Perihal sama disampaikan analis dari Institute for Security and Strategic Studies (ISESS) Khairul Fahmi yang menilai pengajuan Listyo sebagai pilihan rasional.
"Jokowi tentu ingin memilih orang yang punya loyalitas tinggi kepada pemerintah. Sosok yang tegak lurus dan siap mengamankan kebijakan dan program pemerintah," kata Fahmi.
BenarNews menghubungi Juru Bicara Presiden Fadjroel Rachman terkait pertimbangan memilih Listyo sebagai calon kapolri, tapi tak beroleh balasan.
Namun Tenaga Ahli Utama Kantor Staf Presiden Donny Gahral Adian di situs Kompas.com mengatakan bahwa kemampuan bersinergi dengan beragam pemangku kepentingan baik internal maupun eksternal pemerintahan memang menjadi salah satu pertimbangan pemerintah mengusulkan Listyo.
"Selain itu tentu saja faktor integritas, kompetensi, profesionalitas," ujar Donny kepada Kompas.com.
Hubungan Jokowi-Polri
Peneliti ISEAS-Yusof Ishak Institute di Singapura, Made Supriatma, mengatakan, Jokowi memang terlihat memiliki hubungan dekat dengan Polri karena dia tidak memiliki ikatan yang kuat dengan TNI.
"Sikap Jokowi itu telah menguatkan posisi politik Polri. Polisi sekarang berlaku sebagai penegak hukum dan politik karena secara secara aktif mengusut kasus hukum terhadap oposisi pemerintah," ujar Made dalam tulisannya di situs East Asia Forum.

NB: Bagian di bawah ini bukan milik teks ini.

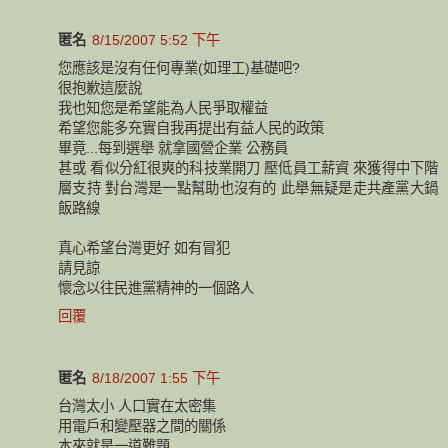
匿名
8/15/2007 5:52 下午
您應該是沒有任何專業(如理工)基礎吧?
很抱歉這麼說
我也知您是希望能為人民爭取權益
希望您能多充實自我再提出有益人民的政策
畢竟...每到選舉 就拿國營企業 公務員
甚或 看似分紅很爽的科技業開刀 壓低員工薪資 來獲得中下階
層支持 對台灣是一點幫助也沒有的 此舉無疑是走共產黨大鍋
飯路線
真心希望台灣更好 如有冒犯
請見諒
懷念以往民進黨精神的一個路人
回覆
匿名
8/18/2007 1:55 下午
台灣太小 人口實在太密集
用電戶和變壓器之間的關係
本來就是一道難題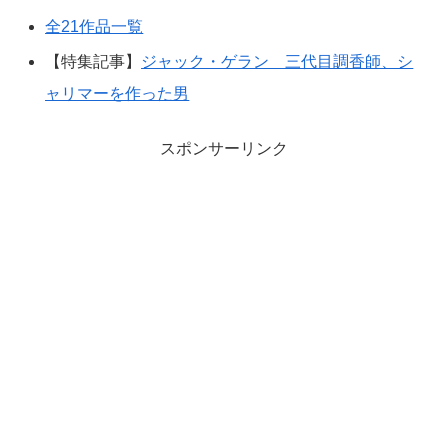
全21作品一覧
【特集記事】
ジャック・ゲラン 三代目調香師、シ
ャリマーを作った男
スポンサーリンク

Sebelumnya Jokowi mengajukan Tito Karnavian yang relatif jenderal junior di kepolisian sebagai kapolri.
Tito belakangan dinilai Made menjadi sekutu setia bagi Jokowi dengan memproses hukum para pengkritik pemerintah, termasuk aktivis.
Listyo pun serupa karena menjadi yang termuda dari lima kandidat yang diusulkan Kompolnas saat ini.
"Jokowi pun sudah memberi jalan lapang bagi Polri di periode kedua ini dengan memberikan jabatan dan posisi penting yang sebelumnya diisi jenderal militer," lanjut Made.
Sejumlah petinggi kepolisian kini memang memegang jabatan penting seperti Kepala Badan Intelijen Negara (BIN), BULOG, BNPT, hingga KPK.
"Pelibatan kepolisian kian penting bagi Jokowi. Tidak berlebihan untuk mengatakan bahwa fungsi ganda kepolisian meningkat, baik sebagai penegak hukum maupun instrumen politik," tulis Made.